Primary resection anastomosis versus Hartmann's procedure in Hinchey III and IV diverticulitis
- PMID: 31338117
- PMCID: PMC6625026
- DOI: 10.1186/s13017-019-0251-4
Primary resection anastomosis versus Hartmann's procedure in Hinchey III and IV diverticulitis
Abstract
Introduction: Surgical management of Hinchey III and IV diverticulitis utilizes either Hartmann's procedure (HP) or primary resection anastomosis (PRA) with or without fecal diversion. The aim of this meta-analysis is to determine which of the two procedures has a more favorable outcome.
Methods: A systematic review of the existing literature was performed using the PRISMA guidelines. A meta-analysis was carried out using a Mantel-Haenszel, random effects model, and forest plots were generated. The Newcastle-Ottawa and Jadad scoring tools were used to assess the included studies.

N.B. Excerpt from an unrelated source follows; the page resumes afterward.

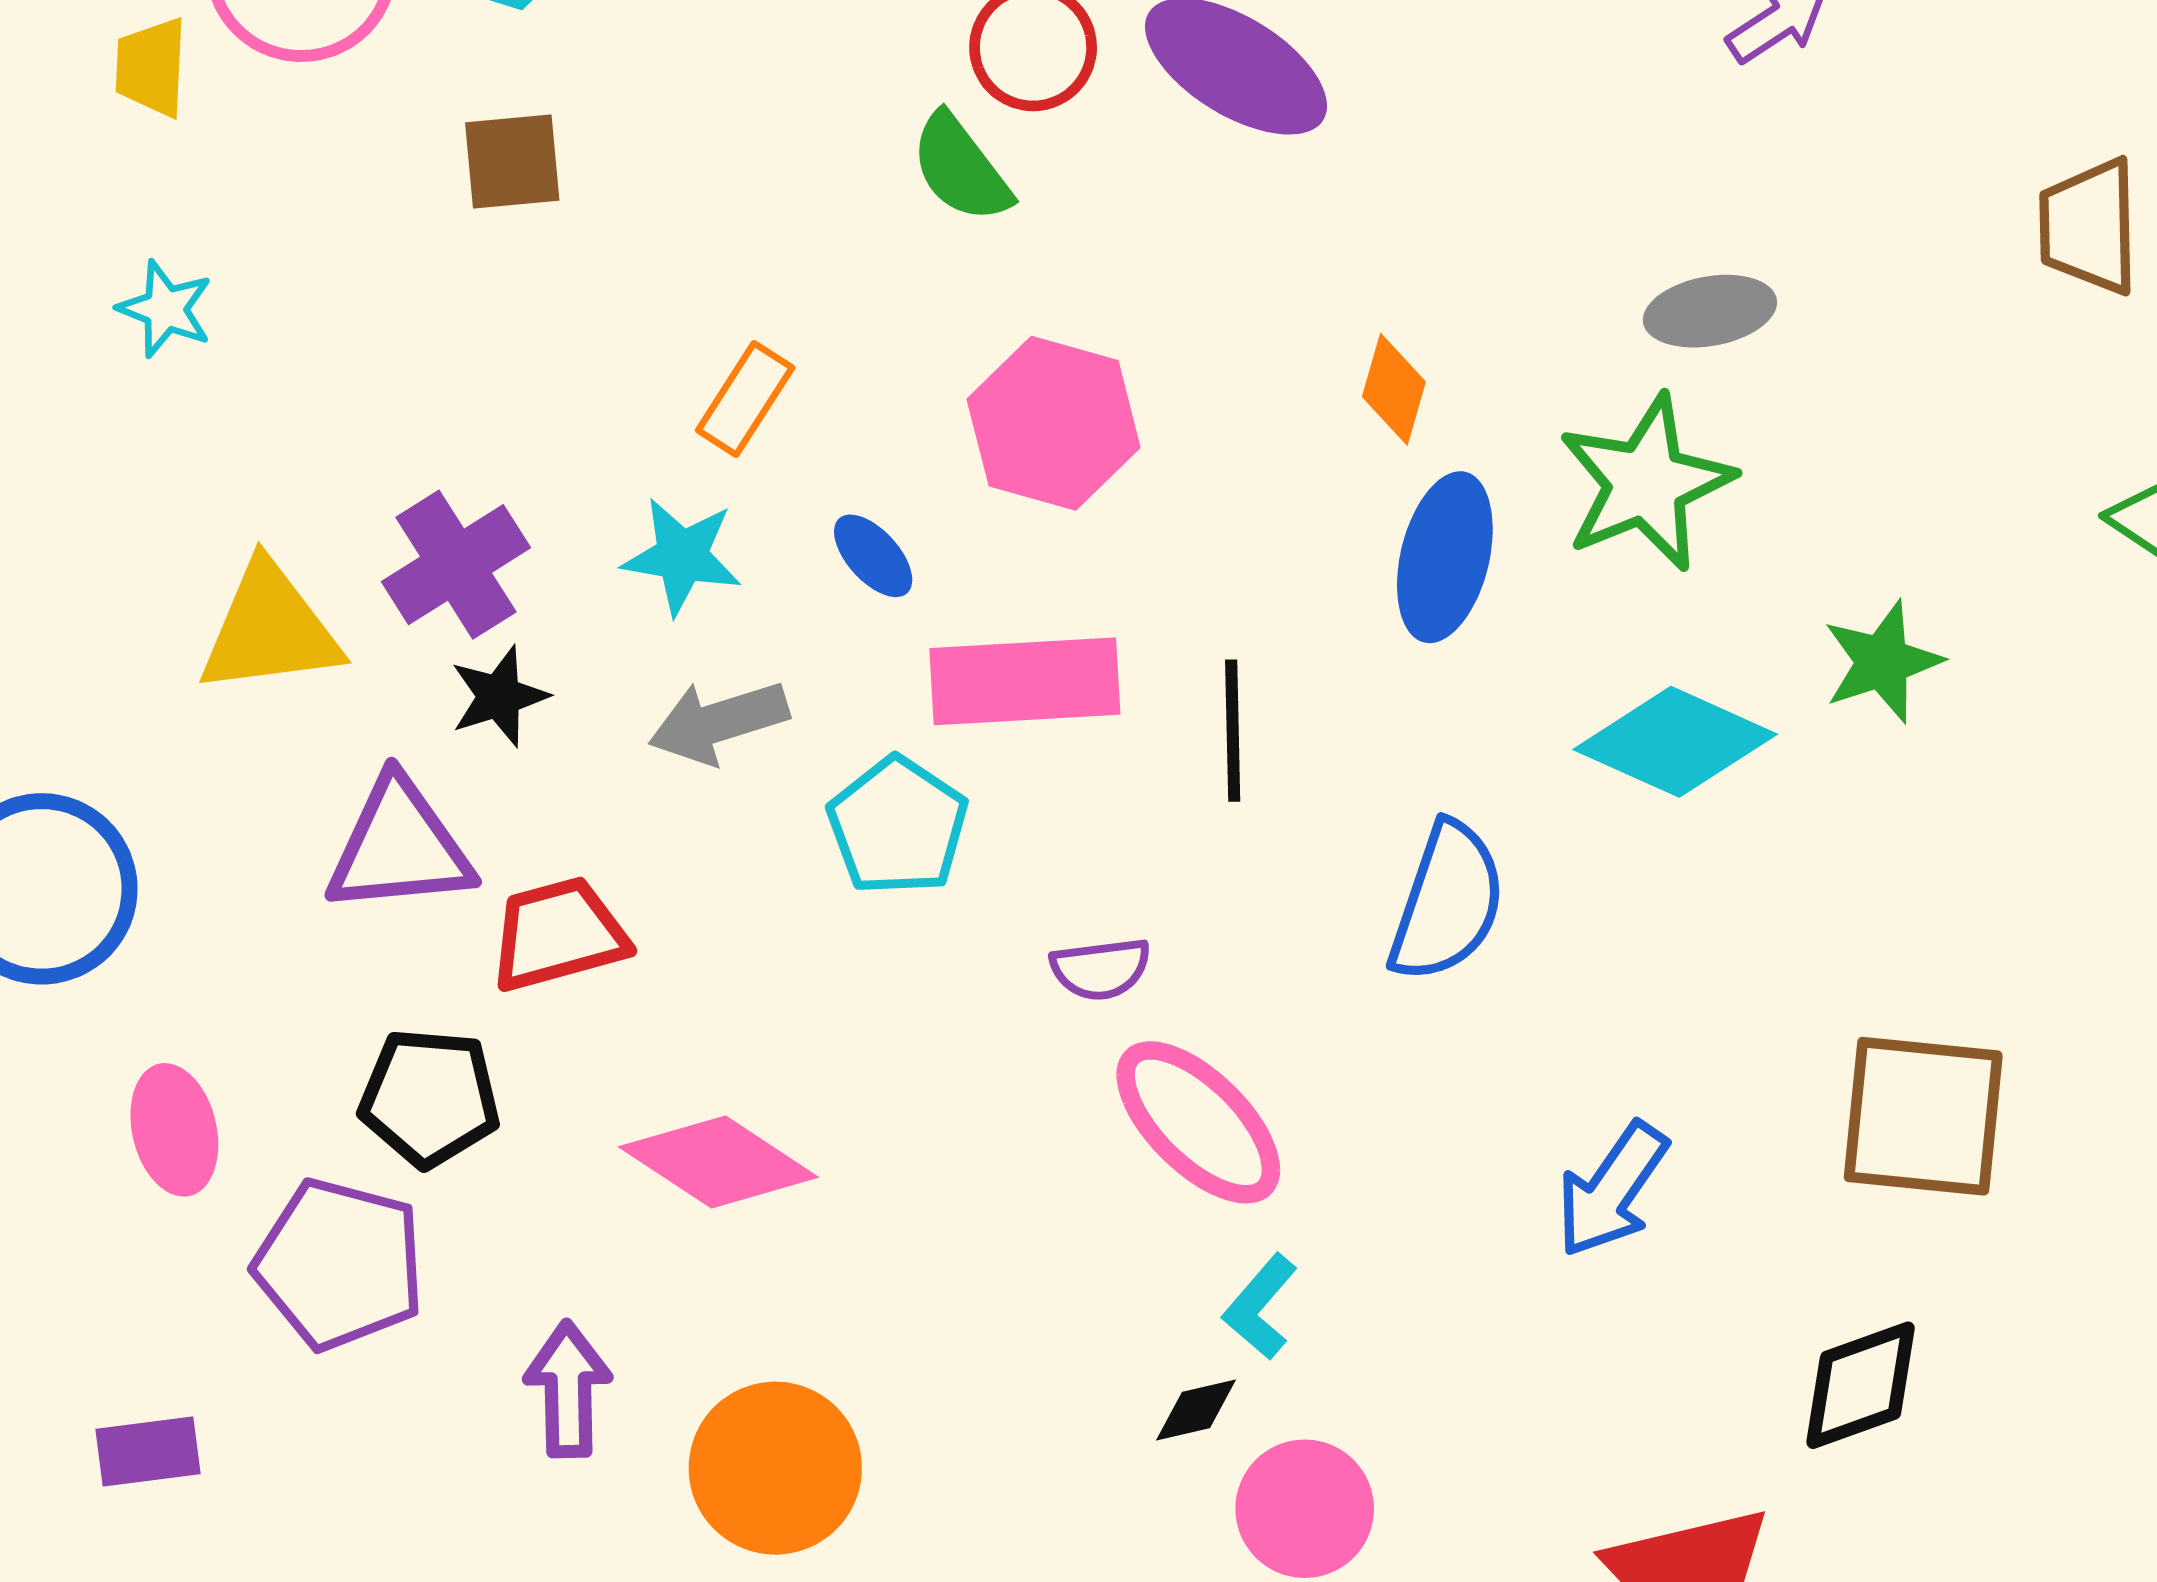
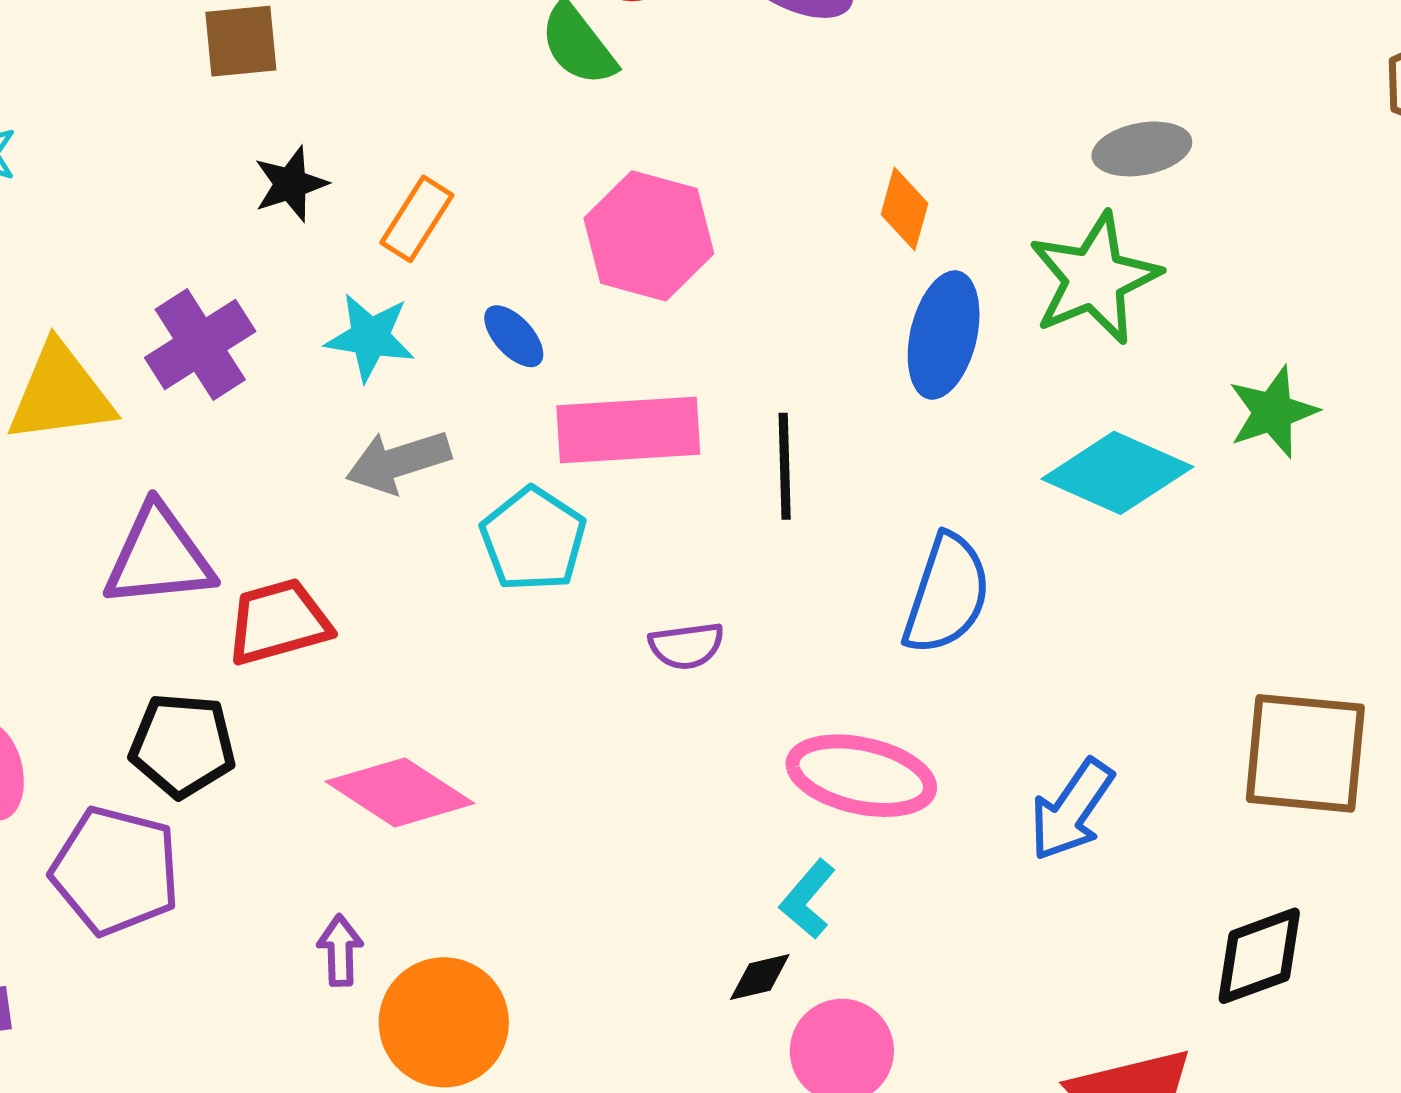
black star: (499, 696) -> (291, 184), moved
pink ellipse: (1198, 1122) -> (861, 776), moved, turned -32
purple arrow: (568, 1389) -> (340, 950), moved, size x0.7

Results: A total of 25 studies involving 3546 patients were included in this study. The overall mortality in the HP group was 10.8% across the observational studies and 9.4% in the randomized controlled trials (RCTs). The mortality rate in the PRA group was lower than that in the HP group, at 8.2% in the observational studies and 4.3% in the RCTs. A comparison of PRA vs HP demonstrated a 40% lower mortality rate in the PRA group than in the HP (OR 0.60, 95% CI 0.38-0.95, p = 0.03) when analyzing the observational studies. However, meta-analysis of the three RCTs did not demonstrate any difference in mortality, (OR 0.44 (95% CI 0.14-1.34, p = 0.15). Wound infection rates between the two groups were comparable (OR 0.75, 95% CI 0.20-2.78, p = 0.67).
Conclusion: Analysis of observational studies suggests that PRA may be associated with a lower overall mortality. There were no differences in wound infection rates. Based on the current evidence, both surgical strategies appear to be acceptable.
Keywords: Diverticula; Hartmann’s procedure; Peritonitis; Resection and anastomosis.
Conflict of interest statement
Competing interestsThe authors declare that they have no competing interests.